Every house we have lived in we bought a real tree for our first Christmas there, then planted it in the garden afterwards. The last time we moved the tree had grown from 3 feet to 44 feet and our house was known in the neighbourhood as 'the one with the huge Christmas tree in the front garden'! We dressed it with lights every year, even hired a cherry picker on one occasion to get to the top, people used to stroll down our road just to look at the tree! But when a neighbours son kept cutting the wiring we gave up lighting it.

When we moved here we bought a 4 foot tree which is now 12 feet tall in the garden.

Indoors we have a 10 foot fake tree bought from JL in a sale (but still horribly expensive - I didn't tell DH). Just three sections to slot together. It's very realistic but I wish it was prelit, putting three sets of lights on it is a nightmare.

Shandy57 Mon 29-Nov-21 17:11:06

I am investigating being 'green' and the carbon footprint of a real tree is far less than artificial. We always had big 9 foot real trees in our family home, but I'm now in a bungalow with far lower ceilings, and far less space.

TillyTrotter Mon 29-Nov-21 17:31:16

Very pretty Christmas tree pictures, and the wreath is amazing kittyl.

Maggiemaybe Mon 29-Nov-21 17:52:24

Always a real one. I need that Christmas tree smell.

For several years, until it grew too big, we used one that actually grew from a packet of Christmas tree seeds we put in DS’s stocking 30 years ago (we’d assumed it was just a joke!). We had to get rid of it last year, sadly - we’d moved it from the garden to DH’s allotment and it was so big it was affecting other people’s plots. I used the top of it as our 2020 tree. I kept half expecting a squirrel to leap out of it as on National Lampoon’s Christmas Vacation.

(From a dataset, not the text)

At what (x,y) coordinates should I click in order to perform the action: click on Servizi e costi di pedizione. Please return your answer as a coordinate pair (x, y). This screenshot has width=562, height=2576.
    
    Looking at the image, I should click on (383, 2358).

We’ve always been the sort of family to have a tree way too big for our front room, and have spent many happy hours squeezing past them and stumbling into them. Unless there’s a toddler DGS in the family, as there is this year, and it has to go on a table out of harm’s way. We’ll still get the biggest one possible though.

Spidergran3 Mon 29-Nov-21 22:37:18

Until last year we’ve always had a real tree, with all the accompanying hassle and disruption in our small sitting room. Last year we bought a really nice artificial one, quite small so no disruption. We’re really pleased with it and I’m so happy that DH doesn’t have to do battle with a real one anymore. Looking at the price of trees I think we’re in profit already.

Jaffacake2 Tue 30-Nov-21 08:31:27

Years ago we used to buy real trees from a travellers site on the side of the road. I never thought to ask them where they came from ,perhaps I didn't want to know as they were cheap ! They were friendly,sawed off the bottom and made sure it fitted into the stand that I took with me. Then helped ram it into the car.
One year it rammed too much in my little Peugeot 106 and I realised that I couldn't change gear,too much Christmas tree everywhere. So trundle home in 2nd gear.
Following year bought a lovely prelit tree in the sales and has adorned the living room for years.